Over the next four days I talked with some counselors who asked me a lot of questions about my childhood, my parents, my past in general and I got several thoughts on what might be wrong with me. I heard that I subconsciously sabotaged myself, I had daddy issues, I was bipolar, depressed, attention deficit disorder and a whole bunch of other things that “might” be wrong with me. Then on X-mas eve, I had to go see the psychiatrist for an evaluation and to see if they were going to let me go home. I sat down and realized that she didn’t even really want to talk to me. She just said that she thought that I drank to excess because I was either bi-polar, severely depressed or psychologically wounded, here’s the medication we’re going to put you on and here’s how many times and how often you’re going to need to come see me. Then it hit me and this was my defining moment. I said, “Or maybe I’m just an asshole”. Now, I know “assholism” is not a medical term and I realize that doesn’t explain much but it felt very liberating to say those words because now I had defined the problem. And it wasn’t up to anybody else but me to fix it. I had plenty of support but in the end it would be up to me. It was that moment where I said I am not going to allow myself to be victimized by my stories about me or anybody else’s. The doctor kind of smiled and asked me what I meant. I just said I wasn’t willing to accept that I had any of those things wrong with me and that maybe I was the problem. I really think that stunned her a bit and she told me she doesn’t hear that often. I agreed to take a sleeping pill and a mild anti-depressant for a while in exchange for getting to go home. I took the anti-depressant for maybe two weeks. The amazing thing is that it wasn’t hard to quit drinking. No programs, no counseling and no urges at all.

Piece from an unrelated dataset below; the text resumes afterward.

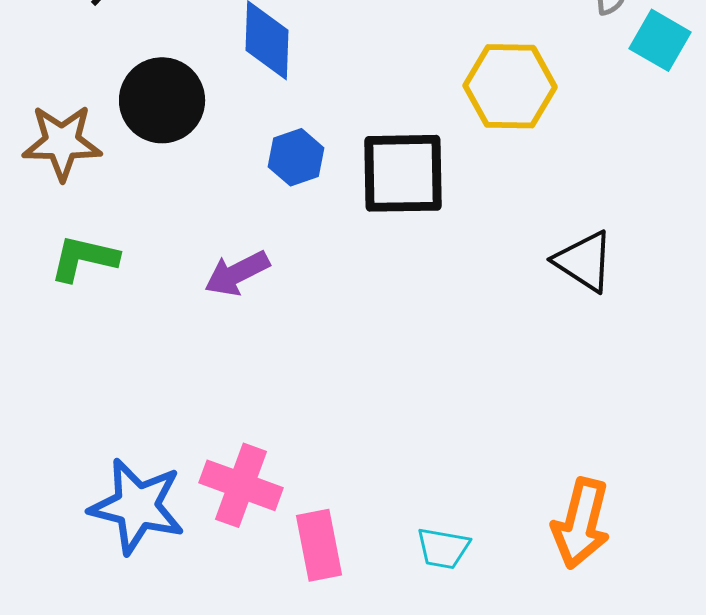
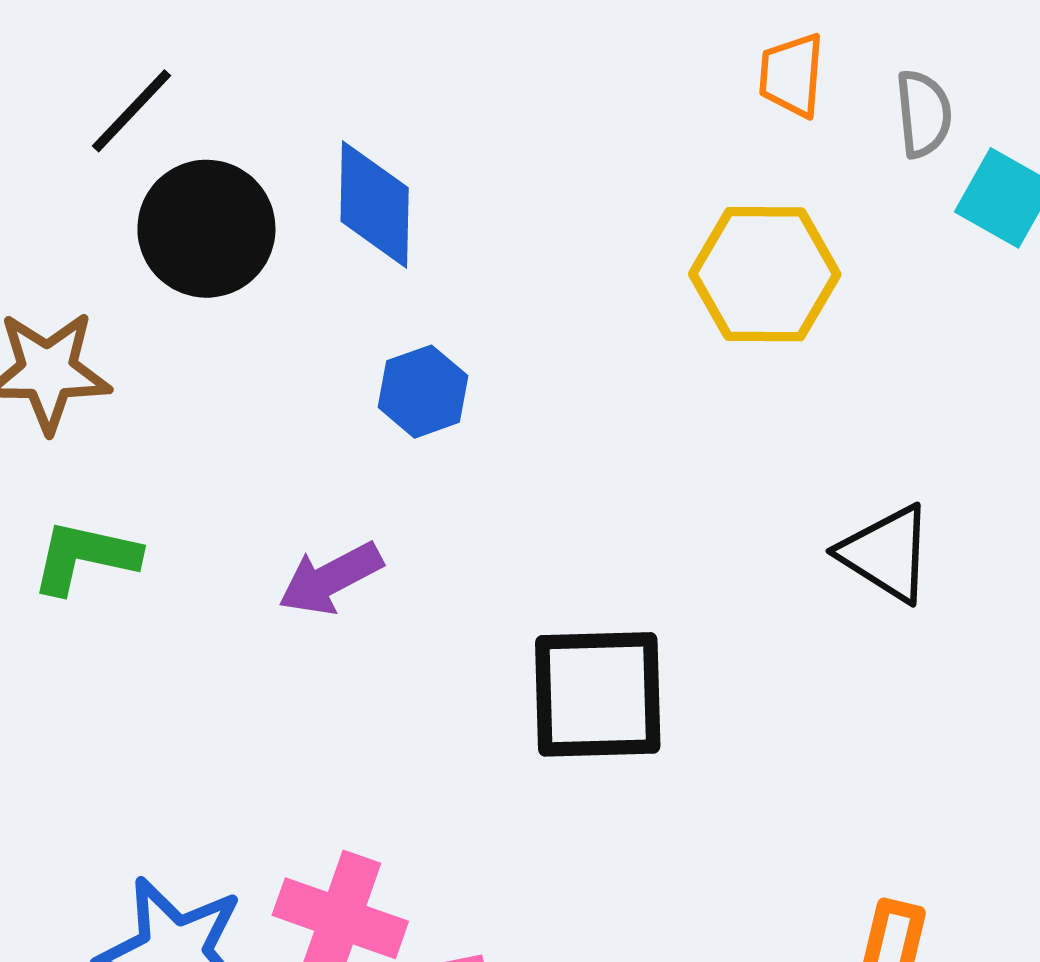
black circle: (162, 100) -> (206, 229), moved
black square: (403, 173) -> (598, 694), moved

I don’t know what got me to the point where I realized and accepted that I had nothing wrong with me and it doesn’t really matter. But I can testify to the power of it. I can testify to how it can radically alter our perceptions of ourselves and the world around us. The Gary that walked into that hospital would never have been able to imagine the Gary that walked out. And the Gary that walked out of that hospital would not have been able to imagine the Gary today. Because he didn’t exist, he was created. When I don’t have labels or an identity that define me, I can become whatever I want. When we stop playing the blame game, we realize and unleash the strength within us to really take ownership of our lives. The first step is to stop believing the labels we’ve accumulated over the years and lose our identity. Becoming attached to our own identities is what keeps us from being who we want to be. Don’t believe the lies!
Every day, I debunk some myth about myself. Write after I hit the “post” button for this blog entry I will have debunked another one. The one where I would never find the courage to write with this much openness and just lay it out there. It feels great!